I have some jobs which backup to a minio cloud storage device. The nature of the target fileset of these jobs cause them to change infrequently. Hence diffs and incrementals can regularly have no files to backup. The job is failing at the labelling stage because the volume's archive sub-directory (e.g. /opt/bacula/backups/minio/Obj-10373) does not exist, so it hangs the storage. Over a period of about 6 months, it happened about once a month, but the last week it happened every other day.
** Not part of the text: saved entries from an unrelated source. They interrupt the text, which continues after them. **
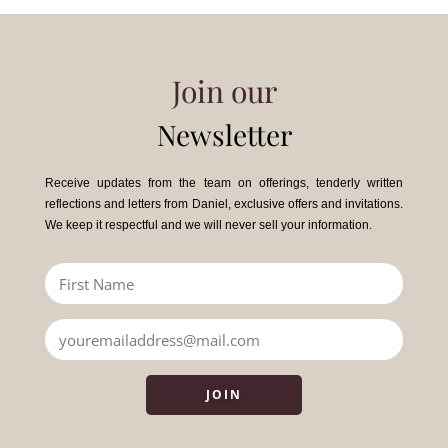
Join our
Newsletter
Receive updates from the team on offerings, tenderly written
reflections and letters from Daniel, exclusive offers and invitations.
We keep it respectful and we will never sell your information.
JOIN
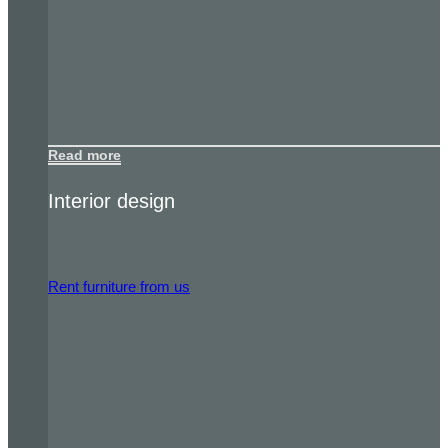
Read more
Interior design
Rent furniture from us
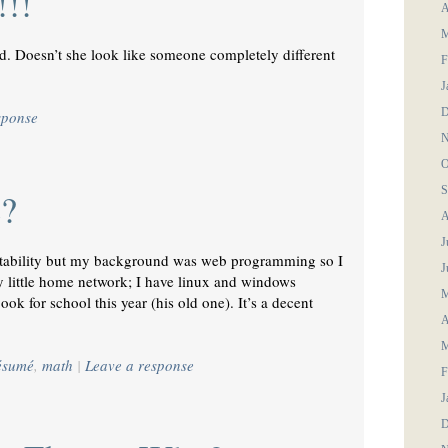
!!!
A
M
. Doesn’t she look like someone completely different
F
J
D
sponse
N
O
S
e?
A
J
 stability but my background was web programming so I
J
y little home network; I have linux and windows
M
ok for school this year (his old one). It’s a decent
A
M
résumé
,
math
|
Leave a response
F
J
D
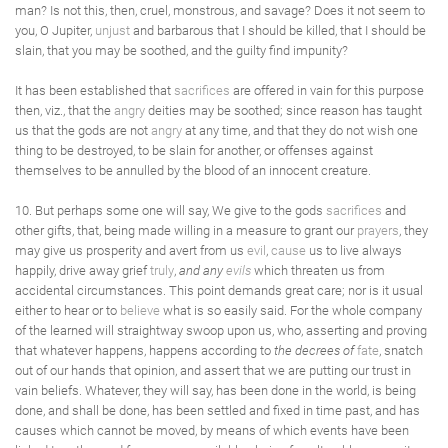
man? Is not this, then, cruel, monstrous, and savage? Does it not seem to
you, O Jupiter,
unjust
and barbarous that I should be killed, that I should be
slain, that you may be soothed, and the guilty find impunity?
It has been established that
sacrifices
are offered in vain for this purpose
then, viz., that the
angry
deities may be soothed; since reason has taught
us that the gods are not
angry
at any time, and that they do not wish one
thing to be destroyed, to be slain for another, or offenses against
themselves to be annulled by the blood of an innocent creature.
10. But perhaps some one will say, We give to the gods
sacrifices
and
other gifts, that, being made willing in a measure to grant our
prayers
, they
may give us prosperity and avert from us
evil
,
cause
us to live always
happily, drive away grief
truly
,
and any
evils
which threaten us from
accidental circumstances. This point demands great care; nor is it usual
either to hear or to
believe
what is so easily said. For the whole company
of the learned will straightway swoop upon us, who, asserting and proving
that whatever happens, happens according to
the decrees of
fate
, snatch
out of our hands that opinion, and assert that we are putting our trust in
vain beliefs. Whatever, they will say, has been done in the world, is being
done, and shall be done, has been settled and fixed in time past, and has
causes which cannot be moved, by means of which events have been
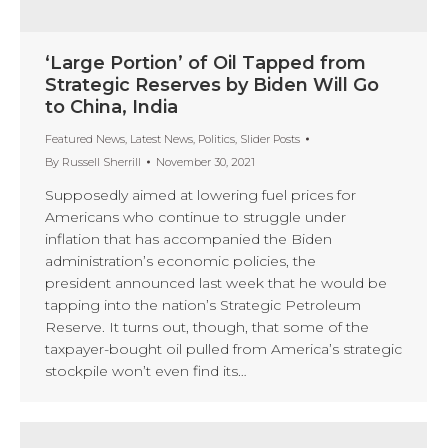
‘Large Portion’ of Oil Tapped from
Strategic Reserves by Biden Will Go
to China, India
Featured News
,
Latest News
,
Politics
,
Slider Posts
By
Russell Sherrill
November 30, 2021
Supposedly aimed at lowering fuel prices for
Americans who continue to struggle under
inflation that has accompanied the Biden
administration’s economic policies, the
president announced last week that he would be
tapping into the nation’s Strategic Petroleum
Reserve. It turns out, though, that some of the
taxpayer-bought oil pulled from America’s strategic
stockpile won’t even find its…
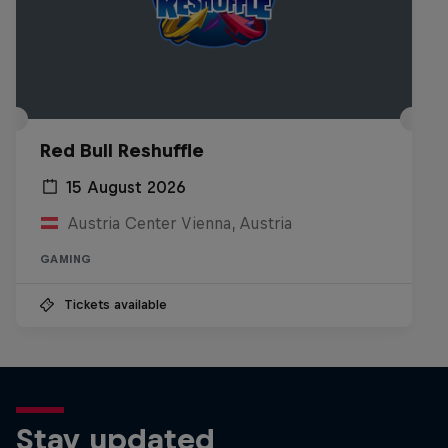
Red Bull Reshuffle
15 August 2026
Austria Center Vienna, Austria
GAMING
Tickets available
Stay updated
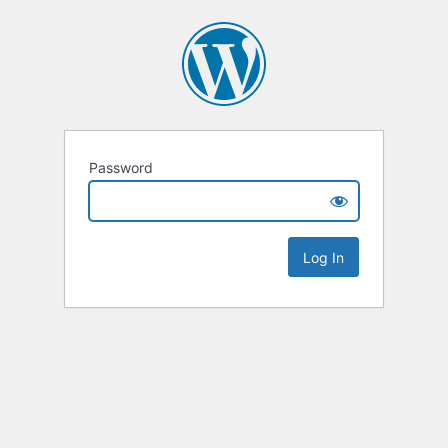
Password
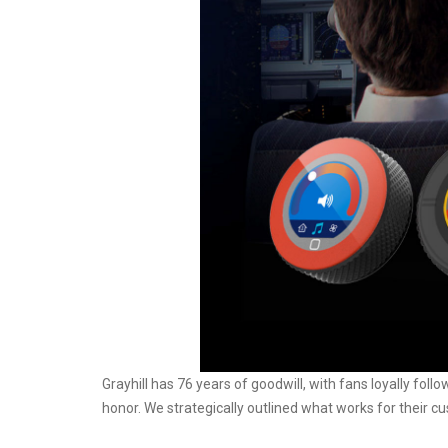
Grayhill has 76 years of goodwill, with fans loyally follo
honor. We strategically outlined what works for their c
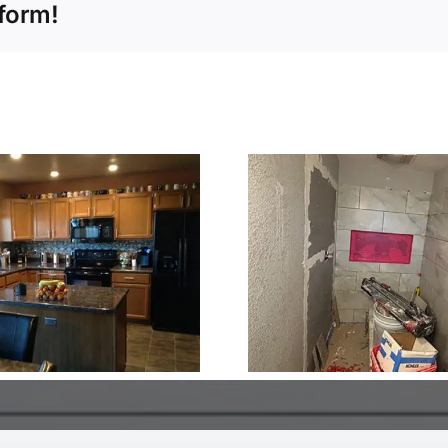
tform!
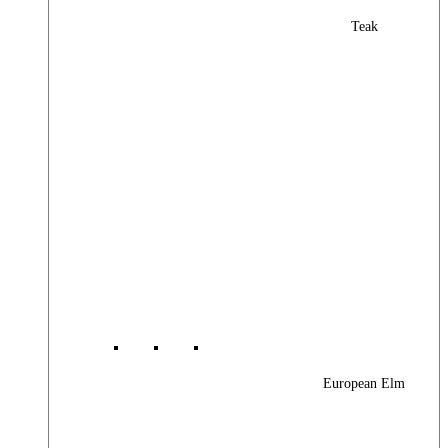
Teak
European Elm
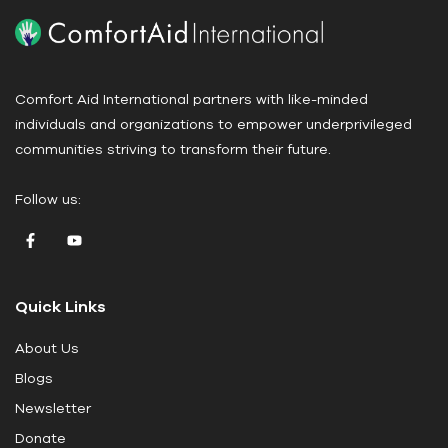
P
l
e
a
Comfort Aid International partners with like-minded
s
individuals and organizations to empower underprivileged
e
communities striving to transform their future.
l
e
Follow us:
a
v
e
t
Quick Links
h
i
About Us
s
Blogs
f
i
Newsletter
e
Donate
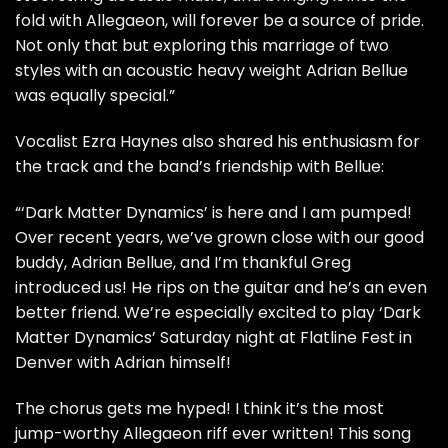
fold with Allegaeon, will forever be a source of pride.
Not only that but exploring this marriage of two
styles with an acoustic heavy weight Adrian Bellue
was equally special.”
Vocalist Ezra Haynes also shared his enthusiasm for
the track and the band’s friendship with Bellue:
“‘Dark Matter Dynamics’ is here and I am pumped!
Over recent years, we’ve grown close with our good
buddy, Adrian Bellue, and I’m thankful Greg
introduced us! He rips on the guitar and he’s an even
better friend. We’re especially excited to play ‘Dark
Matter Dynamics’ Saturday night at Flatline Fest in
Denver with Adrian himself!
The chorus gets me hyped! I think it’s the most
jump-worthy Allegaeon riff ever written! This song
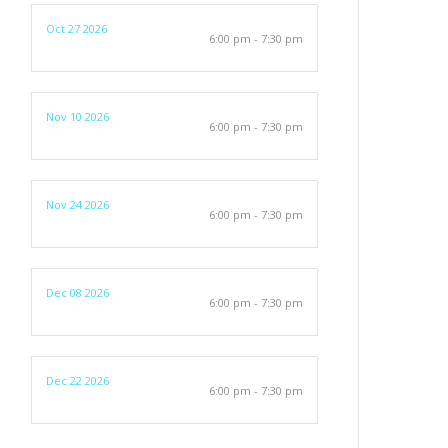
Oct 27 2026
6:00 pm - 7:30 pm
Nov 10 2026
6:00 pm - 7:30 pm
Nov 24 2026
6:00 pm - 7:30 pm
Dec 08 2026
6:00 pm - 7:30 pm
Dec 22 2026
6:00 pm - 7:30 pm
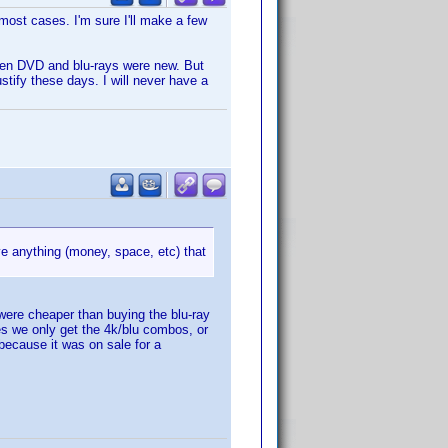
most cases. I'm sure I'll make a few
when DVD and blu-rays were new. But
tify these days. I will never have a
e anything (money, space, etc) that
were cheaper than buying the blu-ray
es we only get the 4k/blu combos, or
because it was on sale for a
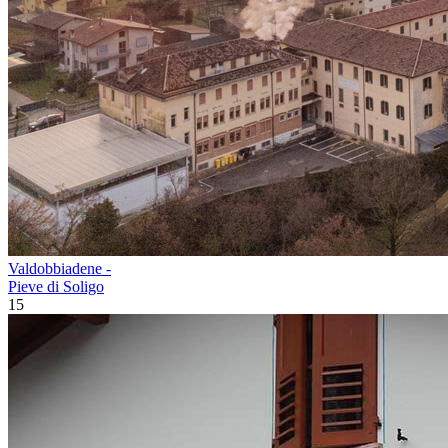
Valdobbiadene -
Pieve di Soligo
15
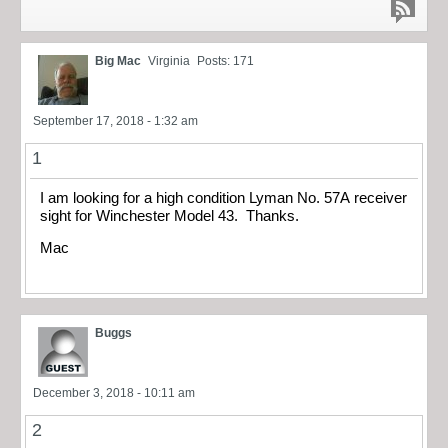
Big Mac
Virginia
Posts: 171
September 17, 2018 - 1:32 am
1
I am looking for a high condition Lyman No. 57A receiver
sight for Winchester Model 43. Thanks.
Mac
Buggs
December 3, 2018 - 10:11 am
2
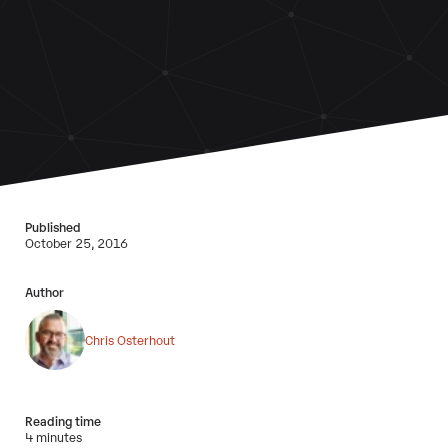
Published
October 25, 2016
Author
Chris Osterhout
Reading time
4 minutes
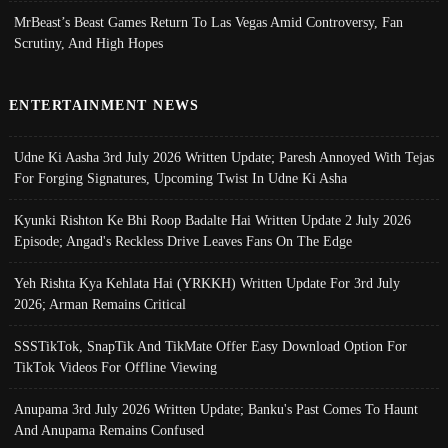
MrBeast’s Beast Games Return To Las Vegas Amid Controversy, Fan
Scrutiny, And High Hopes
ENTERTAINMENT NEWS
Udne Ki Aasha 3rd July 2026 Written Update; Paresh Annoyed With Tejas
For Forging Signatures, Upcoming Twist In Udne Ki Asha
Kyunki Rishton Ke Bhi Roop Badalte Hai Written Update 2 July 2026
Episode; Angad's Reckless Drive Leaves Fans On The Edge
Yeh Rishta Kya Kehlata Hai (YRKKH) Written Update For 3rd July
2026; Arman Remains Critical
SSSTikTok, SnapTik And TikMate Offer Easy Download Option For
TikTok Videos For Offline Viewing
Anupama 3rd July 2026 Written Update; Banku's Past Comes To Haunt
And Anupama Remains Confused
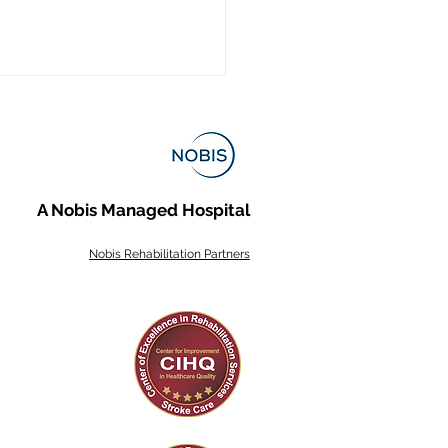
A Nobis Managed Hospital
Nobis Rehabilitation Partners
s of Stroke and What
e Rehabilitation Looks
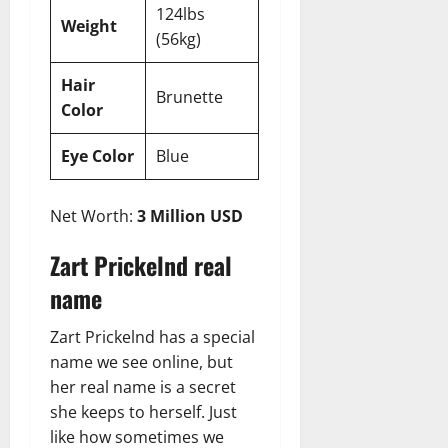
124lbs
Weight
(56kg)
Hair
Brunette
Color
Eye Color
Blue
Net Worth:
3 Million USD
Zart Prickelnd real
name
Zart Prickelnd has a special
name we see online, but
her real name is a secret
she keeps to herself. Just
like how sometimes we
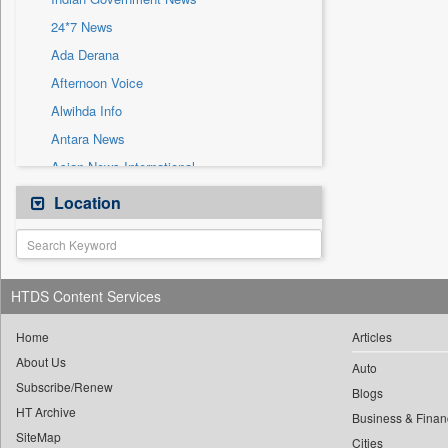
Press Release
24*7 News
Sec
Ada Derana
Afternoon Voice
Alwihda Info
Antara News
Asian News International
Astro Devam
Location
Australian Government News
Autox
Bis Research
HTDS Content Services
Bana Africa Gossips
Bana Kenya
Home
Articles
About Us
Bang Gaming
Auto
Subscribe/Renew
Bang Showbiz
Blogs
HT Archive
Bang Tech
Business & Finan
SiteMap
Cities
Bangladesh Business News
basically something like this occurs in the logs;

27-Oct 10:35 bacula-sd JobId 57260: Warning: label.c:409 Open Cloud device "MinioChanger-Dev1" (/opt/bacula/backups/minio) Volume "Obj-10373" failed: ERR=unknown error27-Oct 10:35 bacula-sd JobId 57260: Warning: label.c:409 Open Cloud device "MinioChanger-Dev1" (/opt/bacula/backups/minio) Volume "Obj-10373" failed: ERR=unknown error
27-Oct 10:35 bacula-sd JobId 57260: Warning: mount.c:216 Open of Cloud device "MinioChanger-Dev1" (/opt/bacula/backups/minio) Volume "Obj-10373" failed: ERR=unknown error
27-Oct 10:35 bacula-sd JobId 57260: Marking Volume "Obj-10373" in Error in Catalog.
*list  jobid=57260
+--------+--------------------+---------------------+------+-------+----------+----------+-----------+
| JobId  | Name               | StartTime           | Type | Level | JobFiles | JobBytes | JobStatus |
+--------+--------------------+---------------------+------+-------+----------+----------+-----------+
| 57,260 | bhs_apache_configs | 2025-10-27 10:35:13 | B    | D     |        0 |        0 | f         |
+--------+--------------------+---------------------+------+-------+----------+----------+-----------+
*

the volume is in error state:

*list volume=Obj-10373
+---------+------------+-----------+---------+----------+----------+--------------+---------+------+-----------+----------------------+---------+----------+-----------+
| MediaId | VolumeName | VolStatus | Enabled | VolBytes | VolFiles | VolRetention | Recycle | Slot | InChanger | MediaType            | VolType | VolParts | ExpiresIn |
+---------+------------+-----------+---------+----------+----------+--------------+---------+------+-----------+----------------------+---------+----------+-----------+
|  10,373 | Obj-10373  | Error     |       1 |        0 |        0 |   31,536,000 |       0 |    0 |         0 | MinioObjectMediaType |      14 |        0 | NULL      |
+---------+------------+-----------+---------+----------+----------+--------------+---------+------+-----------+----------------------+---------+----------+-----------+

so label is this code:


--- a/bacula/src/stored/label.c
+++ b/bacula/src/stored/label.c
@@ -405,9 +405,9 @@
    Dmsg1(100, "New VolName=%s\n", VolName);
    if (!dev->open_device(dcr, OPEN_READ_WRITE)) {
       /* If device is not tape, attempt to create it */
       if (dev->is_tape() || !dev->open_device(dcr, CREATE_READ_WRITE)) {
          Jmsg4(dcr->jcr, M_WARNING, 0, _("Open %s device %s Volume \"%s\" failed: ERR=%s"),
                dev->print_type(), dev->print_name(), dcr->VolumeName, dev->bstrerror());
          goto bail_out;
       }
    }

and then the code in cloud_dev.c that creates the directory during open_device:

   /* If create make directory with Volume name */
   if (part <= 0 && omode == CREATE_READ_WRITE) {
      Dmsg1(dbglvl, "=== makedir=%s\n", archive_name.c_str());
      if (!makedir(dcr->jcr, archive_name.c_str(), 0740)) {
         berrno be;
         if (errmsg[0] == 0) {
            Mmsg2(errmsg, _("Could not make dir %s. %s"), archive_name.c_str(), be.bstrerror());
         }
         Dmsg2(dbglvl, _("Could not make dir %s. %s"), archive_name.c_str(), be.bstrerror());
         Leave(dbglvl);
         return false;
      }
   }

my supposition is that maybe part is not "<= 0" in some of these cases.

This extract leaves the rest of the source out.